The new plant has already made a valuable contribution to the local economy, created about 150 direct jobs, and through the two plants together will help sustain more than 12,000 indirect jobs with 350 suppliers.
The state-of-the-art manufacturing facility will serve as a hub for exports to the Gulf region, the Levant and Africa to help meet the growing demand for its biscuit products, in particular the famous ‘chocolate sandwich cookies’.
Oreo, some now coming in ‘Made in Bahrain’ packaging, has become the best-selling cookie in the US since its introduction in 1912. The treat is now available in more than 100 different countries worldwide.
The simple chocolate and cream filled cookie continues to grow in popularity, despite having not changed much in its 106 years of existence, managing to weather more than a century of constant changes in attitudes and preferences about food.
The super black outer shell with the snow white goo inside makes it look different than most alternatives. Oreo cookies do not contain any colourants, so the only probably origin of that black colour actually is the cocoa powder.
As anyone who has ever eaten an Oreo knows that despite its simplicity, there are a few different ways to actually eat one. There is the dunk, the split, the split and lick, and more, all the while taking a stance and defending your preferred method of consumption with your fellow Oreo connoisseurs.

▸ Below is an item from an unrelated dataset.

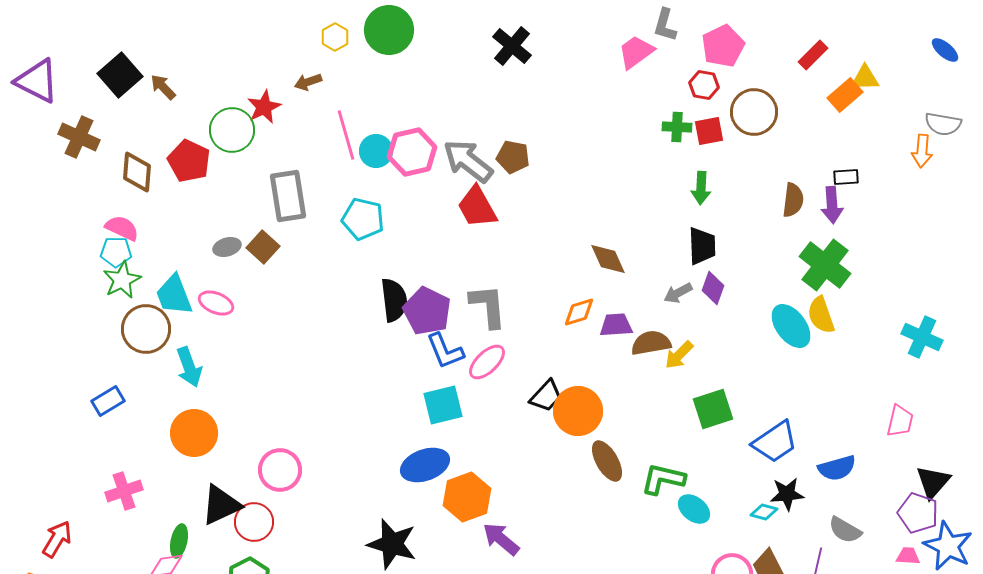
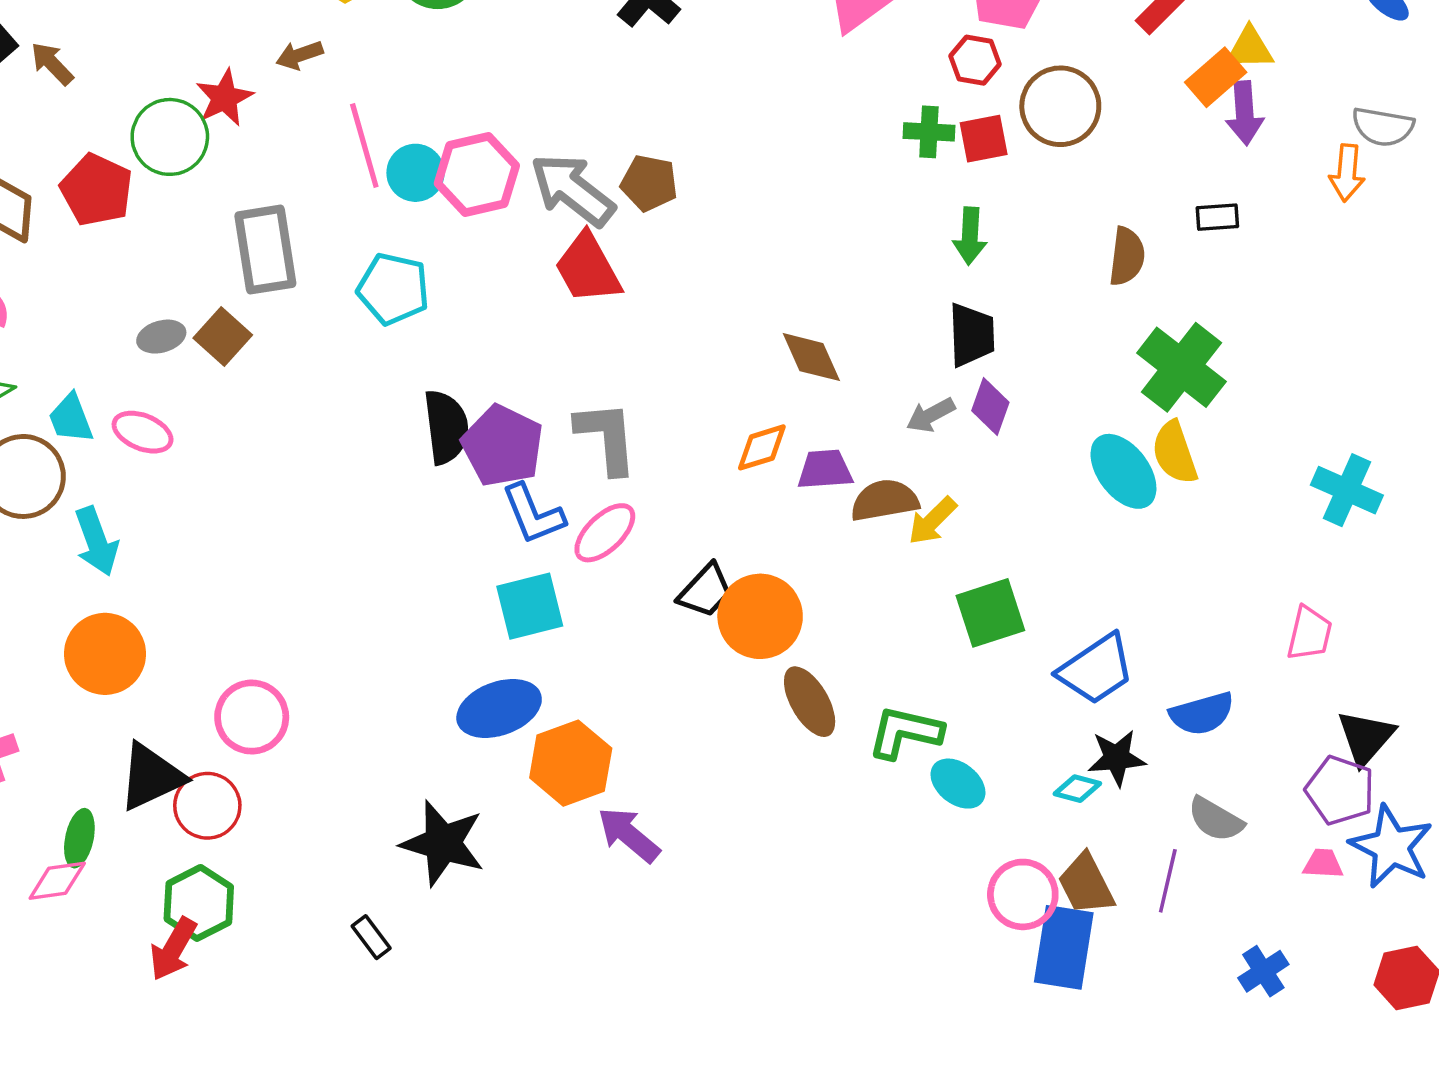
purple arrow: (832, 205) -> (1245, 113), moved
cyan trapezoid: (174, 295) -> (71, 418), size x0.7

In fact, a 1981 article titled Creative Eating: The Oreo Syndrome, by folk historian Elizabeth Mosby Adler suggested that part of the Oreo’s appeal is that it allows people to bring their own personal style to experience.
Delighted Daniel, who spoke to GulfWeekly after the launch, couldn’t agree more. He said: “My favourite time to eat an Oreo is to put a pack in a cooler and settle down on the beach. You eat a cold Oreo and it is fantastic! The combination of chocolate and vanilla is great and it’s real chocolate we use, real ingredients, it’s not this fake chocolate, it’s that promise of great quality that’s made people all around the world love Oreo.”
The giant Oreo impressed the Guinness World Record adjudicators too. It was probably bigger than the giant model of one featured in the grounds of the plant which became a major feature for ‘selfies’ at the launch.
The team tucked into the treat afterwards and any crumbs left over went to animal feed.
And the next big challenge may be to produce the world’s largest Barni biscuit. Sweet!